We settled in with some soft drinks and a telescope and watched the flamingos for a while. As at Nakuru, I found it hard to watch the pink mass of birds for long. My eye would wander to anything different and so I looked for waders and found avocets, stilts and plovers. One flamingo stood out because it had a broken leg but it didn't suffer for long; a tawny eagle had seen it before we did and simply parachuted from the blistering chrome sky, vertically down onto it. Birds scattered in all directions and we watched the eagle dine on its flamingo right there.
Lake Magadi

Time and temperature drove us away, but we felt it had been worth the trip. I would have loved to see the larger Lake Natron but that was impossible.

Our driver pointed out a possible pit-stop for us on the way back and we just could not refuse. Olorgesailie is a really important archaeological site because this where some of the earliest (900,000 year old) human bones and implements were found by the Leakeys and their team. It was like visiting a fresh excavation despite the site being active for 50 years or so by then.

Sadly, that was the end of our safari and we went straight to the airport.
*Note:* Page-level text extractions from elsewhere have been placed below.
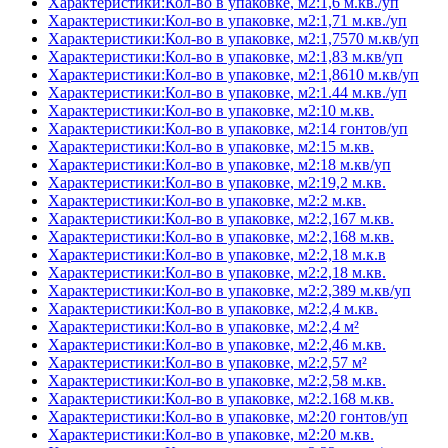
Характеристики:Кол-во в упаковке, м2:1,6 м.кв./уп
Характеристики:Кол-во в упаковке, м2:1,71 м.кв./уп
Характеристики:Кол-во в упаковке, м2:1,7570 м.кв/уп
Характеристики:Кол-во в упаковке, м2:1,83 м.кв/уп
Характеристики:Кол-во в упаковке, м2:1,8610 м.кв/уп
Характеристики:Кол-во в упаковке, м2:1.44 м.кв./уп
Характеристики:Кол-во в упаковке, м2:10 м.кв.
Характеристики:Кол-во в упаковке, м2:14 гонтов/уп
Характеристики:Кол-во в упаковке, м2:15 м.кв.
Характеристики:Кол-во в упаковке, м2:18 м.кв/уп
Характеристики:Кол-во в упаковке, м2:19,2 м.кв.
Характеристики:Кол-во в упаковке, м2:2 м.кв.
Характеристики:Кол-во в упаковке, м2:2,167 м.кв.
Характеристики:Кол-во в упаковке, м2:2,168 м.кв.
Характеристики:Кол-во в упаковке, м2:2,18 м.к.в
Характеристики:Кол-во в упаковке, м2:2,18 м.кв.
Характеристики:Кол-во в упаковке, м2:2,389 м.кв/уп
Характеристики:Кол-во в упаковке, м2:2,4 м.кв.
Характеристики:Кол-во в упаковке, м2:2,4 м²
Характеристики:Кол-во в упаковке, м2:2,46 м.кв.
Характеристики:Кол-во в упаковке, м2:2,57 м²
Характеристики:Кол-во в упаковке, м2:2,58 м.кв.
Характеристики:Кол-во в упаковке, м2:2.168 м.кв.
Характеристики:Кол-во в упаковке, м2:20 гонтов/уп
Характеристики:Кол-во в упаковке, м2:20 м.кв.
In those days the Kenyan government kept a tight reign on currency. We had almost been refused entry because we didn't bring in enough foreign currency for our trip and we were required to keep a log of all our transactions. I was worried that we would have problems at the airport because we had spent a lot more than we came in with. A large, armed officer was manning a small fold-up table that served as the emigration desk on the grass outside the terminal. He barked questions at the tourists who handed their suitcases to his two assistants. It was intimidating to say the least.

A Kenyan Asian family was ahead of us and they were given a very hard time. The contents of their bags was scattered all over the place. We were next and I handed over the cases as a drunken Welshman pushed by me and asked if he could come back out of the terminal because there was no bar inside. The officer's head looked about to burst open as he ordered the man to wait his turn. Then he politely asked me to identify my cases which I did. He scrawled on them with chalk and waved us through. That was it!
Salt pans

We landed in Madrid and had to go through immigration there. While we waited a voice called "Jim; Jim Stevenson?"  It was a familiar Welsh voice belonging to a college friend of my brother; the same Welshman that saved my bacon the night before. I thanked him for his help aand asked him what he was doing in Kenya. He explained that he was on a "freebie" with his wife who was a travel agent. He had been hoping for a week on the beach but they had broken down on the way. He hadn't had a good time. I asked him where he had broken down and he said "Amboseli National Park".  I would have loved to get stuck there.

On this trip I had borrowed some Nikon lenses and shot 26 rolls of expensive Kodachrome 64 film. Nearly 1000 frames. Those are the pictures that accompany this text, but a Spaniard with a machine gun wanted to zap them with X-rays. I wasn't up for that but let them hand-check my lead-lined bag.

Those pictures give me hours of pleasure today.